1. The primary question in this case is whether the institution in which plaintiff had his child is a hospital as that term is defined in the policy issued by the defendant. The policy provides for various medical, hospitalization, and surgical benefits. The policy defines the term "hospital" as follows: "The term `hospital' as used herein means an institution which meets all of the following tests: (a) It is engaged primarily in providing medical care and treatment of sick and injured persons on an in-patient basis at the patient's expense and maintains diagnostic and therapeutic facilities for surgical and medical diagnosis and treatment of such persons by or under the supervision of a staff of duly qualified physicians; (b) It continuously provides twenty-four hour a day nursing service by or under the supervision of registered graduate nurses and is operated continuously with organized facilities for operative surgery; and (c) It is not, other than incidentally, a place of rest, a place for the aged, a place for drug addicts, a place for alcoholics or a nursing home." (Emphasis supplied.)

The policy further interprets what is meant by room and board as follows: "Room and board charges wherever reference is made thereto herein shall include all charges for medical care and treatment, by whatever name such charges are called, which are made by the hospital at a daily or weekly rate for room and board and other hospital services and supplies, and which are regularly made by the hospital as a condition of occupancy of the class of accommodations occupied." (Emphasis supplied.) In our opinion, the evidence clearly shows, without dispute, that provisions (a) and (c) were complied with and that the provision for twenty-four hour a day nursing service in paragraph (b) was complied with. The only portion of the definition about which the parties on appeal present any real argument and dispute is whether the evidence demanded a finding either for or against that portion of the definition which requires that the institution be "operated continuously with organized facilities for operative surgery."

Appellee contends that the evidence demands a finding that a working agreement was had with hospitals in the area where the complainant's child resided and was a patient, and that the case is controlled by the following decisions, the first of which involves an identical policy and the same institution but at a location different from that in the present case: Travelers Ins. Co. v. Esposito, 171 So.2d 177 (Fla.App.); Reserve Life Ins. Co. v.

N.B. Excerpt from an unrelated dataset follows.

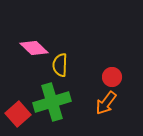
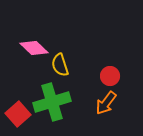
yellow semicircle: rotated 20 degrees counterclockwise
red circle: moved 2 px left, 1 px up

Marr, 254 F.2d 289; Reserve Life Ins. Co. v. Mattocks, 6 Ariz. App. 450 ( 433 P.2d 303); McKinney v. American Security Life Ins. Co., 248 S.C. 374 ( 149 S.E.2d 915) where there were no facilities for surgery and no agreement with a hospital for surgical facilities. See also Guardian Life Ins. Co. of America v. Scott, 405 S.W.2d 64 (Texas), involving a Devereux Foundation facility and holding that under the policy there involved having facilities at another hospital was not in compliance with the terms of the policy in that case. See also Meyers v. Aetna Life Ins. Co., 207 Pa. Super. 526 ( 218 A.2d 851) involving the Devereux Foundation where the policy did not require surgical facilities. It is our opinion, however, that the evidence demands a finding there was no such special "working agreement" here as was shown to exist in these cases.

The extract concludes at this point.